Orders
- Ordination: July 18, 1945
- Consecration: August 15, 1945

Personal details
- Born: February 18, 1880 Jaú, Brazil
- Died: May 9, 1969 (aged 89) São Paulo, Brazil
- Denomination: Roman Catholicism prev. Anglicanism Brazilian Catholic Apostolic Church Free Catholic Church
- Spouse: Emilia Cagnoto

= Salomão Barbosa Ferraz =

Brazilian catholic bishop

Salomão Barbosa Ferraz (18 February 1880 - 09 May 1969) was a Brazilian Roman Catholic priest and bishop whose career took him through membership of several Christian denominations from the Presbyterian Church to the Roman Catholic Church.

==Biography==
Ferraz was born in Jaú, Brazil on February 18, 1880. Originally a Presbyterian minister, Barbosa Ferraz was ordained an Anglican priest in 1917. He founded an ecumenical society, the "Order of Saint Andrew", in 1928, and was instrumental in organising a 'Free Catholic Congress' in 1936.

At the close of this event he established a "Free Catholic Church" and was elected as the church's first bishop. The Second World War halted his plans to be consecrated bishop by European Old Catholics, but Salomão Barbosa Ferraz was eventually consecrated by Carlos Duarte Costa following this bishop's excommunication by the Vatican in 1945. Barbosa Ferraz was also a member of Freemasonry.

Salomão Barbosa Ferraz in turn consecrated Manoel Ceia Laranjeira for the Free Catholic Church of Brazil in 1951, but sought reception into the Roman Catholic Church, which he achieved under Pope John XXIII, leaving Manoel Ceia Laranjeira at the head of the Free Catholic Church, then renamed the Independent Catholic Apostolic Church in Brazil.

In 1959, Ferraz was received into the Roman Catholic Church.
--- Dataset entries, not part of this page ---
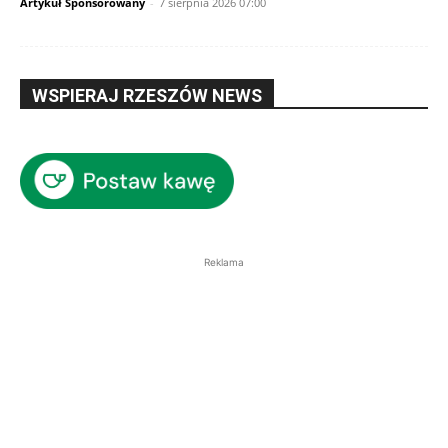
Artykuł Sponsorowany
-
7 sierpnia 2026 07:00
WSPIERAJ RZESZÓW NEWS
Reklama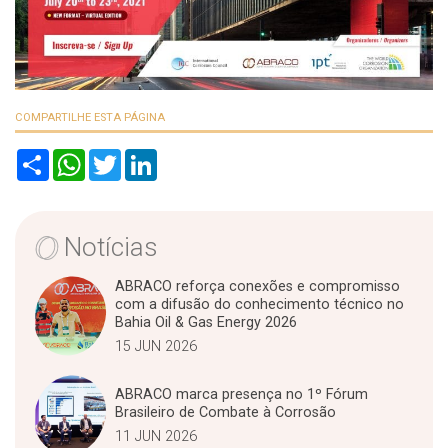
COMPARTILHE ESTA PÁGINA
S
W
T
L
h
h
w
i
a
a
i
n
r
t
t
k
e
s
t
e
A
e
d
Notícias
p
r
I
p
n
ABRACO reforça conexões e compromisso
com a difusão do conhecimento técnico no
Bahia Oil & Gas Energy 2026
15 JUN 2026
ABRACO marca presença no 1º Fórum
Brasileiro de Combate à Corrosão
11 JUN 2026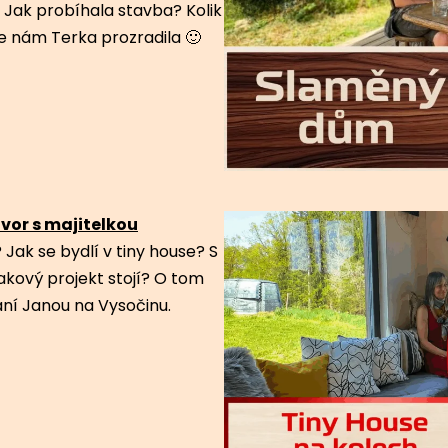
i. Jak probíhala stavba? Kolik
še nám Terka prozradila 🙂
vor s majitelkou
? Jak se bydlí v tiny house? S
akový projekt stojí? O tom
aní Janou na Vysočinu.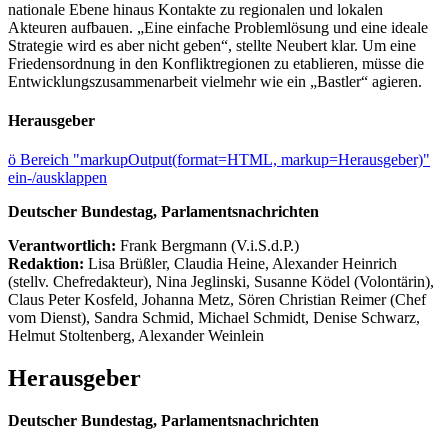
nationale Ebene hinaus Kontakte zu regionalen und lokalen
Akteuren aufbauen. „Eine einfache Problemlösung und eine ideale
Strategie wird es aber nicht geben“, stellte Neubert klar. Um eine
Friedensordnung in den Konfliktregionen zu etablieren, müsse die
Entwicklungszusammenarbeit vielmehr wie ein „Bastler“ agieren.
Herausgeber
ö
Bereich "markupOutput(format=HTML, markup=Herausgeber)"
ein-/ausklappen
Deutscher Bundestag, Parlamentsnachrichten
Verantwortlich:
Frank Bergmann (V.i.S.d.P.)
Redaktion:
Lisa Brüßler, Claudia Heine, Alexander Heinrich
(stellv. Chefredakteur), Nina Jeglinski,
Susanne Ködel (Volontärin),
Claus Peter Kosfeld, Johanna Metz, Sören Christian Reimer (Chef
vom Dienst), Sandra Schmid, Michael Schmidt, Denise Schwarz,
Helmut Stoltenberg, Alexander Weinlein
Herausgeber
Deutscher Bundestag, Parlamentsnachrichten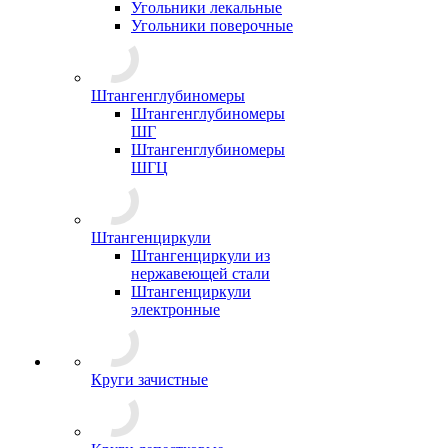
Угольники лекальные
Угольники поверочные
Штангенглубиномеры
Штангенглубиномеры
ШГ
Штангенглубиномеры
ШГЦ
Штангенциркули
Штангенциркули из
нержавеющей стали
Штангенциркули
электронные
Круги зачистные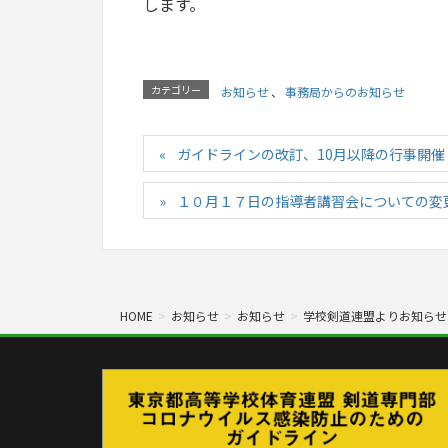
します。
カテゴリー
お知らせ
、
事務局からのお知らせ
ガイドラインの改訂、10月以降の行事開
１０月１７日の指導者講習会についての変
HOME
お知らせ
お知らせ
学校剣道連盟よりお知らせ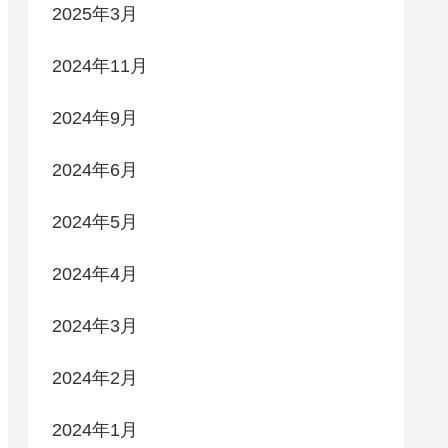
2025年3月
2024年11月
2024年9月
2024年6月
2024年5月
2024年4月
2024年3月
2024年2月
2024年1月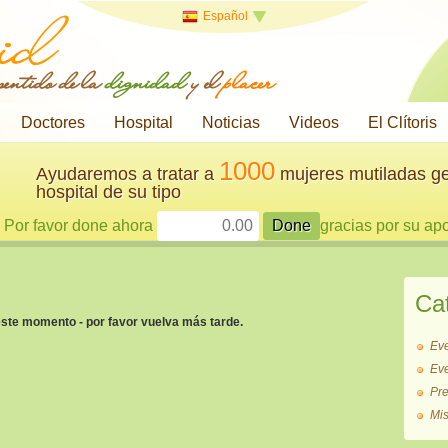
Español
 sentido de la
dignidad
y el
placer
Doctores
Hospital
Noticias
Videos
El Clítoris
1000
Ayudaremos a tratar a
mujeres mutiladas ge
hospital de su tipo
Por favor done ahora
gracias por su ap
Ca
este momento - por favor vuelva más tarde.
Ev
Ev
Pr
Mi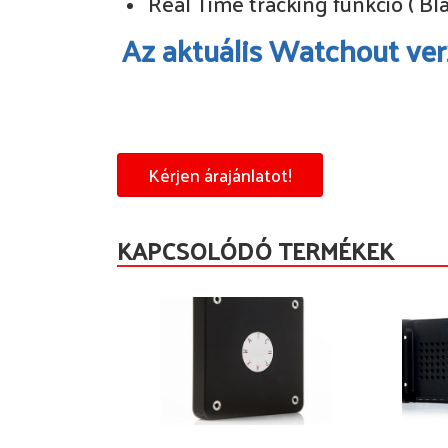
Real Time tracking funkció ( Bl
Az aktuális Watchout ver
Kérjen árajánlatot!
KAPCSOLÓDÓ TERMÉKEK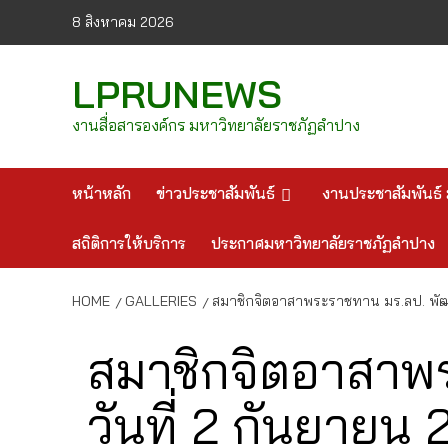
Skip
8 สิงหาคม 2026
to
content
LPRUNEWS
งานสื่อสารองค์กร มหาวิทยาลัยราชภัฏลำปาง
หน้าหลัก
ข่าวประชาสัมพันธ์
งานประชาสัมพันธ์ 
สถิติการให้บริการ
ประกาศมหาวิทยาลัยราชภัฏลำปาง
HOME
GALLERIES
สมาชิกจิตอาสาพระราชทาน มร.ลป. พัฒนา
สมาชิกจิตอาสาพระ
วันที่ 2 กันยายน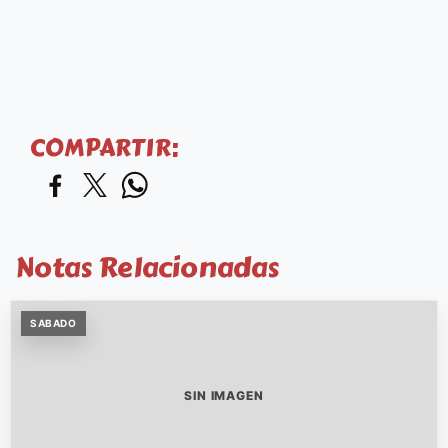
COMPARTIR:
Notas Relacionadas
SABADO
SIN IMAGEN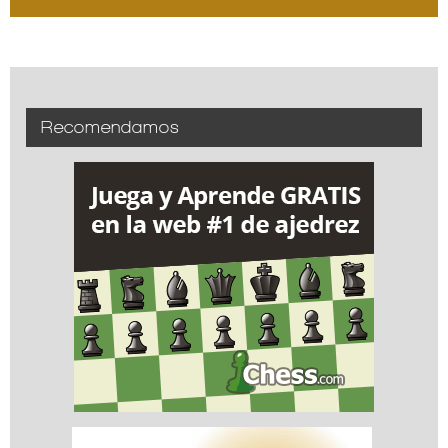
Recomendamos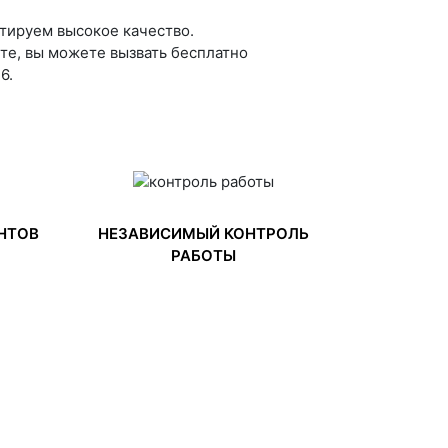
тируем высокое качество.
йте, вы можете вызвать бесплатно
6.
НТОВ
НЕЗАВИСИМЫЙ КОНТРОЛЬ
РАБОТЫ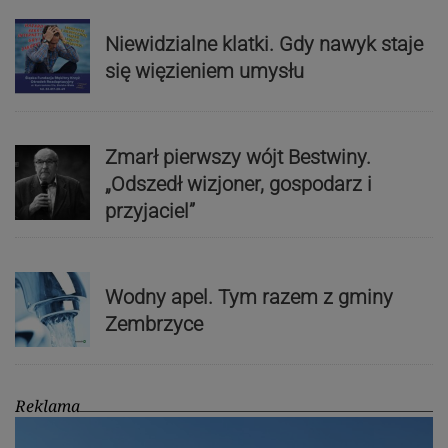
Niewidzialne klatki. Gdy nawyk staje
się więzieniem umysłu
Zmarł pierwszy wójt Bestwiny.
„Odszedł wizjoner, gospodarz i
przyjaciel”
Wodny apel. Tym razem z gminy
Zembrzyce
Reklama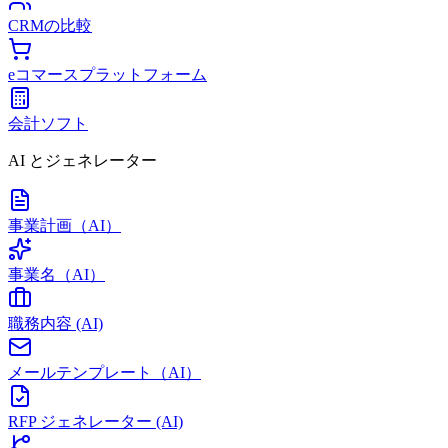
CRMの比較
eコマースプラットフォーム
会計ソフト
AI とジェネレーター
事業計画（AI）
事業名（AI）
職務内容 (AI)
メールテンプレート（AI）
RFP ジェネレーター (AI)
His reception met with some resistance and confusion in Rome, where it had been assumed that he was widowed or chaste. He was eventually named titular bishop of Eleutherna in 1963 and took part in the Second Vatican Council. Bishop Ferraz died in 1969, leaving a wife and seven children.

Ferraz was a rare example of a legally accepted married bishop in the modern Roman Catholic history.